▸ Instructions to follow: Every entry below should be reproduced exactly, with all pictures left out.

[Collected data entries]
=====
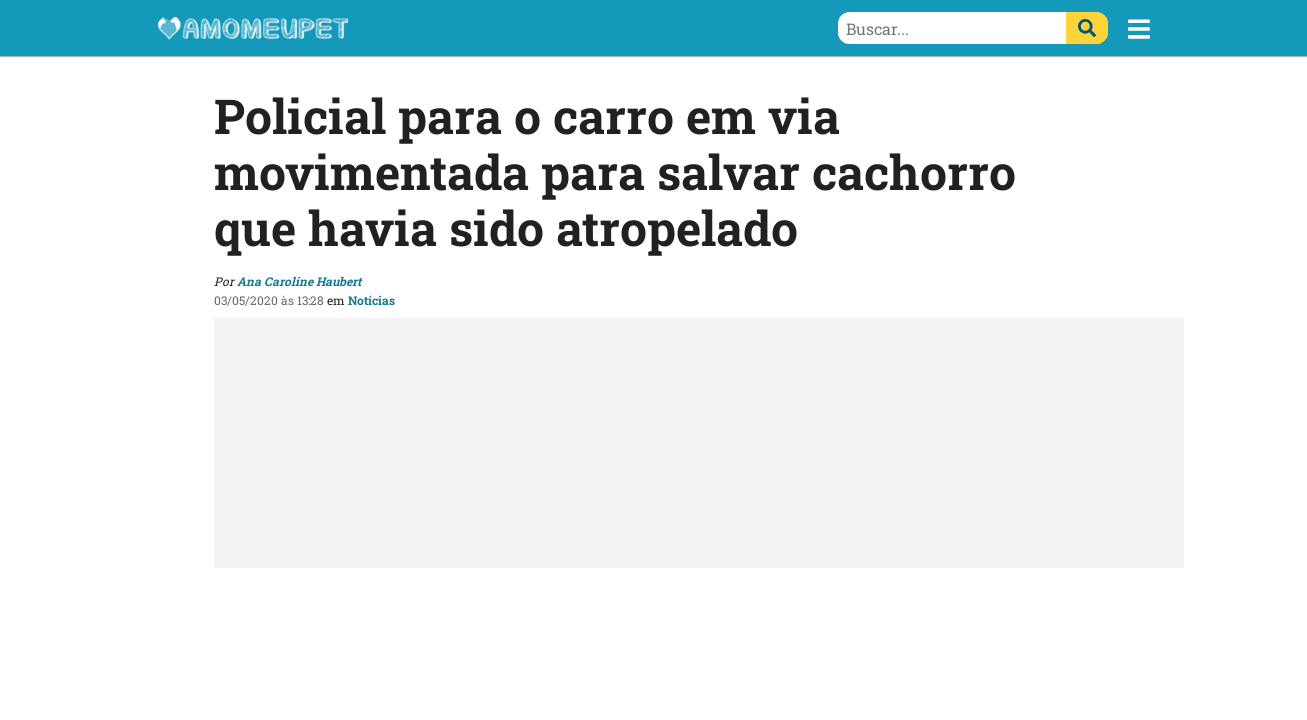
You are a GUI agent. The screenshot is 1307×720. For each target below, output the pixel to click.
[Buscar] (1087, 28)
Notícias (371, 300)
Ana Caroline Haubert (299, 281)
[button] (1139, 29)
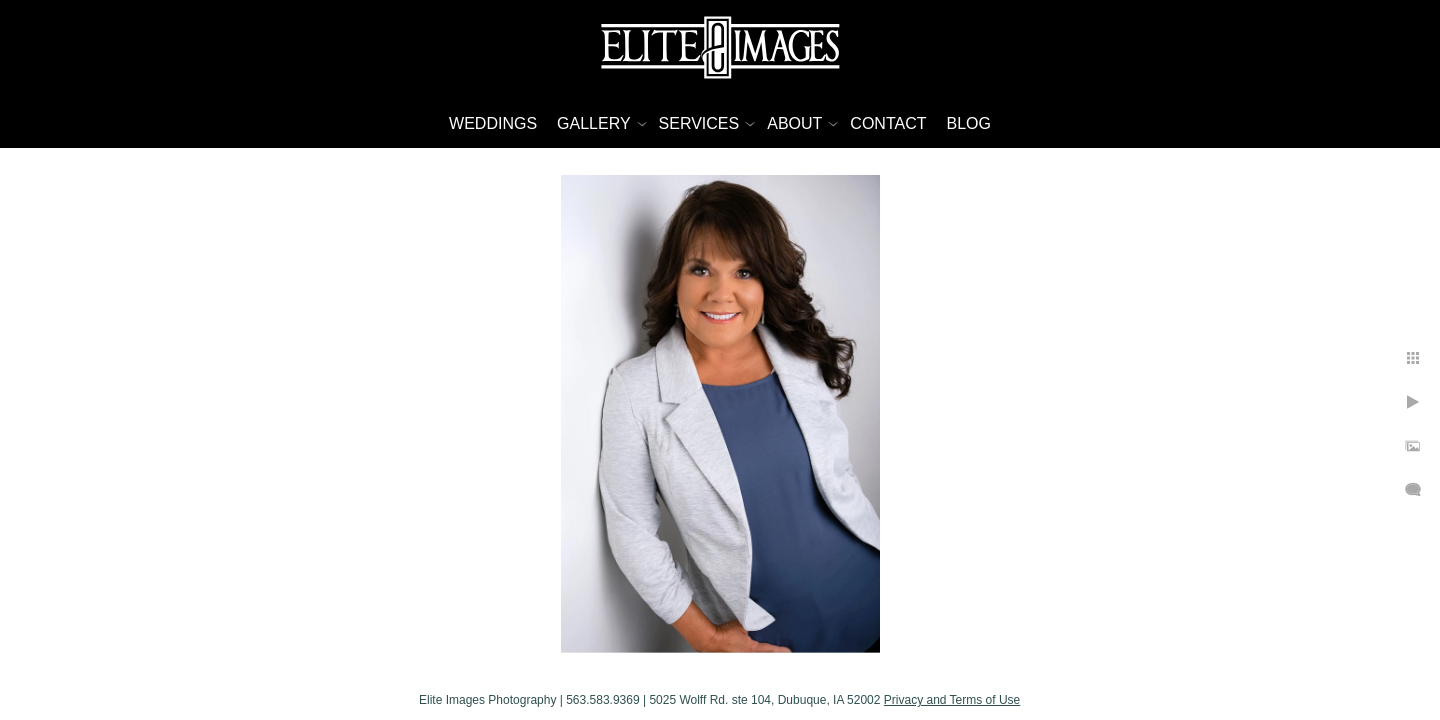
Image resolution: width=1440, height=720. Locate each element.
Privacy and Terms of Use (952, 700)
=====
▸ Solution:
You are a GUI agent. The screenshot is 1307×720. For each target below, output the pixel to click.
[Buscar] (1087, 28)
Notícias (371, 300)
Ana Caroline Haubert (299, 281)
[button] (1139, 29)
Image resolution: width=1440, height=720. Locate each element.
Privacy and Terms of Use (952, 700)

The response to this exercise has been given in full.